• PROBLEM TO WORK ON
A single number is the answer: the count of lines below that contain "Christian".

Stored records
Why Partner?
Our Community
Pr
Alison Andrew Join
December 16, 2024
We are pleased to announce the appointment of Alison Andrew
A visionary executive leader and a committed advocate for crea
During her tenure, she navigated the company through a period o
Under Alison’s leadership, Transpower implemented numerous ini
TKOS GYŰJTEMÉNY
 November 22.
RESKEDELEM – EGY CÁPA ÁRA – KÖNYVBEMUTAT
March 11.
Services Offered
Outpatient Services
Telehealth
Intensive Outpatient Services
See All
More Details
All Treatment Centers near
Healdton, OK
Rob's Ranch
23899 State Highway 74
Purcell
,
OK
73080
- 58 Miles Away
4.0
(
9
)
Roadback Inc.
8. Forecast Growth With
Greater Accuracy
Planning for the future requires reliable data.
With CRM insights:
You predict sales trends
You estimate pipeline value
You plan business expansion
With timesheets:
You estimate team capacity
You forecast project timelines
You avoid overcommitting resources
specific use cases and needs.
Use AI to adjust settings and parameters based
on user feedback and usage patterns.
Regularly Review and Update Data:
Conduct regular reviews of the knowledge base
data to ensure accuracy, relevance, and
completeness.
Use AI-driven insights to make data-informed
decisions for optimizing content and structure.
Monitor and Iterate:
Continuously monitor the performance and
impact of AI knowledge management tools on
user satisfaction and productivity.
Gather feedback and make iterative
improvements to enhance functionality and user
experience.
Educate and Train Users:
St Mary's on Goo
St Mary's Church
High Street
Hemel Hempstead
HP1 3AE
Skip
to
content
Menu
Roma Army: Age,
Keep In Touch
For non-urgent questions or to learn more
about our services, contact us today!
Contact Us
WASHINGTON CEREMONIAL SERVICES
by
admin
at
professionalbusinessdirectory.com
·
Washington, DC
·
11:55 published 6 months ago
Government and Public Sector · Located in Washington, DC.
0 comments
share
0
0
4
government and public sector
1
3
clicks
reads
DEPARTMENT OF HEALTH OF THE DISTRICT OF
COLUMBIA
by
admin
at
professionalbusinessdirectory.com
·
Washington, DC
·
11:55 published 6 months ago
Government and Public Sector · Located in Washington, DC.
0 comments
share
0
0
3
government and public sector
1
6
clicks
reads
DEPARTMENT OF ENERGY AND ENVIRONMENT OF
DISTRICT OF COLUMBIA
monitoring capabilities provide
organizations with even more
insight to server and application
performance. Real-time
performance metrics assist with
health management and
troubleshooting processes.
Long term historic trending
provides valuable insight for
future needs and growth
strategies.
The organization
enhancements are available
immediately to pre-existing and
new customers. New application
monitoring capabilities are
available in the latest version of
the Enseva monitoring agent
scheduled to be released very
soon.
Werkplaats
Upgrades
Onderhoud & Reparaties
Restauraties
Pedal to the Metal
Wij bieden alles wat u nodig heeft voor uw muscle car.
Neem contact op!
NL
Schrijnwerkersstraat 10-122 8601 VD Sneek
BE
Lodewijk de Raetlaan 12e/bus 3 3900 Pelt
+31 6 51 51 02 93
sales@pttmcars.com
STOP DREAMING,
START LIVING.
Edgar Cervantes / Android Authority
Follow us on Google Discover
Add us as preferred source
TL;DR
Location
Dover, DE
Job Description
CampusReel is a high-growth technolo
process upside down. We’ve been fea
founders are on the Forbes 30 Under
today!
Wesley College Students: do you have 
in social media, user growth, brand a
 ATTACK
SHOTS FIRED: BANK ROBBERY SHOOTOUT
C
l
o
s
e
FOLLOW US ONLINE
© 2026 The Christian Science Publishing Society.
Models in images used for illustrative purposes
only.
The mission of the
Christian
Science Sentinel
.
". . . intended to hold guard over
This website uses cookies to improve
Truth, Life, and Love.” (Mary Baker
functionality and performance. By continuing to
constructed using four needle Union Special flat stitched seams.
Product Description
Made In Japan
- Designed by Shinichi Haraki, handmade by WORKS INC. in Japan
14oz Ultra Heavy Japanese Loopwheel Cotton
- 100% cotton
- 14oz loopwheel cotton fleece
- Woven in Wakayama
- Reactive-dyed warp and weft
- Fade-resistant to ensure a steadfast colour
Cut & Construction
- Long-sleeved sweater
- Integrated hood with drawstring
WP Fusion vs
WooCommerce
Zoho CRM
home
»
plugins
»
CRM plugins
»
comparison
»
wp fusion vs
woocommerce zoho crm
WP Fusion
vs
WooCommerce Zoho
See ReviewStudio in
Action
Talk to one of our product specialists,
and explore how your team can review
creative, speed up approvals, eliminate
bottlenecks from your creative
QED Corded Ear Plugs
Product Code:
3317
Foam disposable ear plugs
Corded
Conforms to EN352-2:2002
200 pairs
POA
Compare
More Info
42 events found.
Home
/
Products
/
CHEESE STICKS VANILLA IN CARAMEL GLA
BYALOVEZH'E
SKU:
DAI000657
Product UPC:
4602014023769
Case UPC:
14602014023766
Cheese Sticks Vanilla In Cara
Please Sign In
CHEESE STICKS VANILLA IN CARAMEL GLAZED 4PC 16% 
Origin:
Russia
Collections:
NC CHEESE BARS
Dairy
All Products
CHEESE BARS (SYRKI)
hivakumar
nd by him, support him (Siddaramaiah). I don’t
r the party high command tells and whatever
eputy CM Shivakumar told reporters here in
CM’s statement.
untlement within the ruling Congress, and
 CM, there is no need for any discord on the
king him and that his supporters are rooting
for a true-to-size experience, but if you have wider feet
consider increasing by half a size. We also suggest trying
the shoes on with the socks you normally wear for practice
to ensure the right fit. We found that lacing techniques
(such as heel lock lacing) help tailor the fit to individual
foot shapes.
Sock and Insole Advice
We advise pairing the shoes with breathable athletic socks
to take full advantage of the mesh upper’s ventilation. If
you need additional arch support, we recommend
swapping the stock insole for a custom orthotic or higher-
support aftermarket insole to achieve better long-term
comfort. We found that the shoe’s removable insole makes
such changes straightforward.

• ANSWER SPACE
2